■2007/04/10(火)
 Vol.445
一ヶ月程前に陽明学研究家の林田明大夫婦から声を掛けられた。
「とんでもない御人」が中国から来日されるので何としてもお逢いになられた方がよろしいと、熱いお誘いを何度となり受ける。
俺の方はいつもの調子で、俺はいいよ俺なんかお逢いしても何にもならないからと受け流しておったのですが、その話しの中に古武術研究家の甲野善紀先生も絡まれて出てきたことで、俺の気持ちが半々に移行してきて
「会長がその地まで行かれるとならば私も覚悟を決めました」
まで甲野先生も言われる。
小さかった話しが一気に大きく成り過ぎて俺にとっては荷が重かったのですが、いつも通りひょいとふらりぐらいで行かして頂けるのならばとその地に旅立つ。

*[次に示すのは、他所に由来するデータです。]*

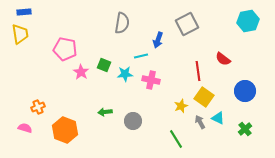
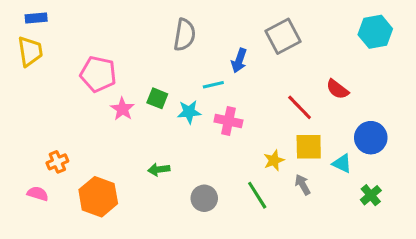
red line: (198, 71) -> (300, 107), turned -36
yellow square: (204, 97) -> (309, 147), turned -36
cyan triangle: (218, 118) -> (342, 163), moved
gray circle: (133, 121) -> (204, 198), moved
green line: (176, 139) -> (257, 195), moved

先に着かれていた甲野先生と合流して、その御人が居られるホテルへ向かう。
大きなテーブルにその御人の一行がとてつもない空間を放って待っていらした。
その御人一方でも俺にとっては荷が重いのに、そこに居並ぶ方々もガーっとした大きな厚い壁のように立ちはだかる。
御人方々は確かなる人間力を持ち合わせた方々だったが、こう来られたら仕方がないと俺は俺の背中から全ての荷を降ろして構えることもなく身軽になるしか打つ手はなかった。
我一人、思うこと質問したいことをその御人にぶつける。ぶっけったものは凄まじい勢いととてつもない力の言葉で返ってくる。時はあっという間に過ぎていた。
その後その御人が見せられる身体の動きを遠くから、近きから見せて頂き、現世にこれ程までも人間の身体を本質から捉えた体移動に美しさと本物を感じ取った俺は嬉しくなっていた。
短い時間であったかも知れないが、この度俺ほどの人間が多くを悟り軽々しく感想を述べること自体が、おこがましい気持にさせられ俺なりのポイントを自分なりに分かったつもりだが、整理をする程の力は今の俺にはない。
甲野先生はもとより、林田先生にもこの度の御縁というより時を作って下さったことに深謝するぐらいしか今の俺には手立てがないのです。
世界は広い。凄い御人が存在することだけは実感しております。